* EXERCISE OBJECTIVE: The following data has a line with "December 2019." and a line with "know you enjoy". Write out exactly those lines and all the lines between them.

====================

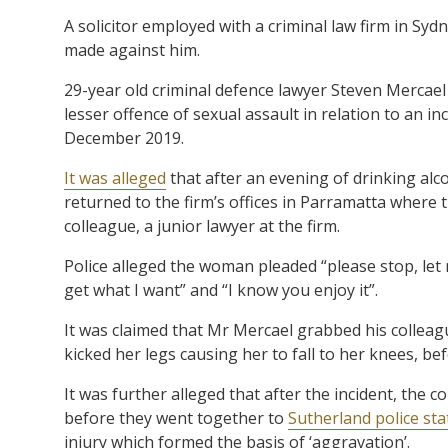
A solicitor employed with a criminal law firm in Sy
made against him.
29-year old criminal defence lawyer Steven Mercael
lesser offence of sexual assault in relation to an inc
December 2019.
It was alleged
that after an evening of drinking al
returned to the firm’s offices in Parramatta wher
colleague, a junior lawyer at the firm.
Police alleged the woman pleaded “please stop, let m
get what I want” and “I know you enjoy it”.
It was claimed that Mr Mercael grabbed his colleag
kicked her legs causing her to fall to her knees, b
It was further alleged that after the incident, the 
before they went together to
Sutherland police sta
injury which formed the basis of ‘aggravation’.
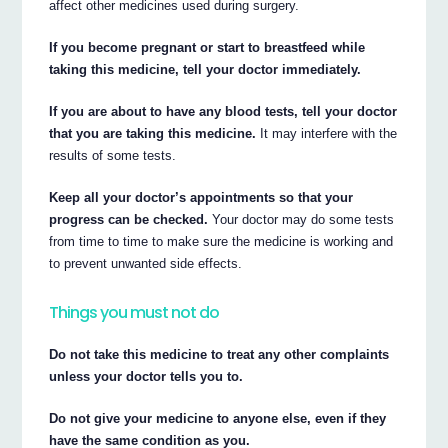
affect other medicines used during surgery.
If you become pregnant or start to breastfeed while
taking this medicine, tell your doctor immediately.
If you are about to have any blood tests, tell your doctor
that you are taking this medicine.
It may interfere with the
results of some tests.
Keep all your doctor’s appointments so that your
progress can be checked.
Your doctor may do some tests
from time to time to make sure the medicine is working and
to prevent unwanted side effects.
Things you must not do
Do not take this medicine to treat any other complaints
unless your doctor tells you to.
Do not give your medicine to anyone else, even if they
have the same condition as you.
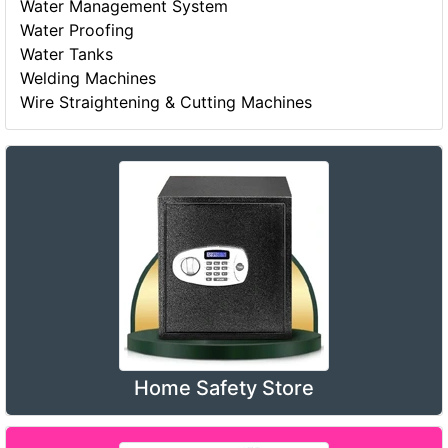
Water Management System
Water Proofing
Water Tanks
Welding Machines
Wire Straightening & Cutting Machines
Home Safety Store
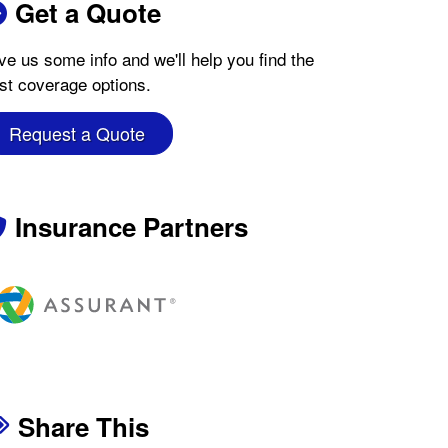
Get a Quote
ve us some info and we'll help you find the
st coverage options.
Request a Quote
Insurance Partners
Share This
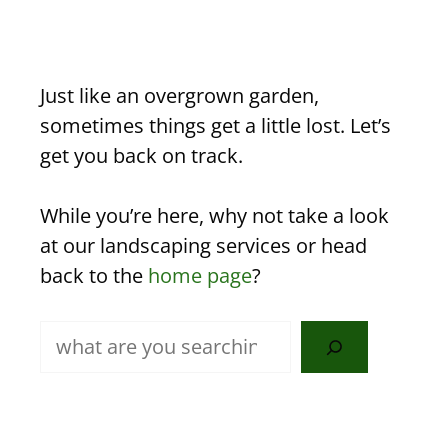
Just like an overgrown garden,
sometimes things get a little lost. Let’s
get you back on track.
While you’re here, why not take a look
at our landscaping services or head
back to the
home page
?
Search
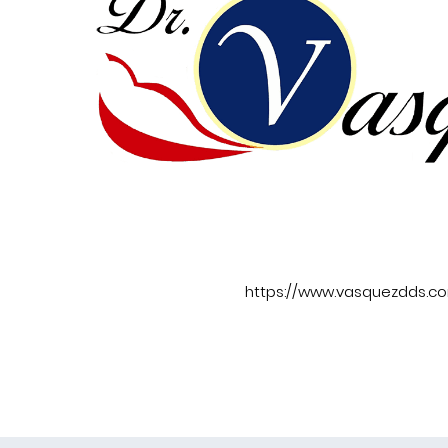
https://www.vasquezdds.c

====================

* SOLUTION FOR THIS TASK:
December 2019.
It was alleged
that after an evening of drinking al
returned to the firm’s offices in Parramatta wher
colleague, a junior lawyer at the firm.
Police alleged the woman pleaded “please stop, let m
get what I want” and “I know you enjoy it”.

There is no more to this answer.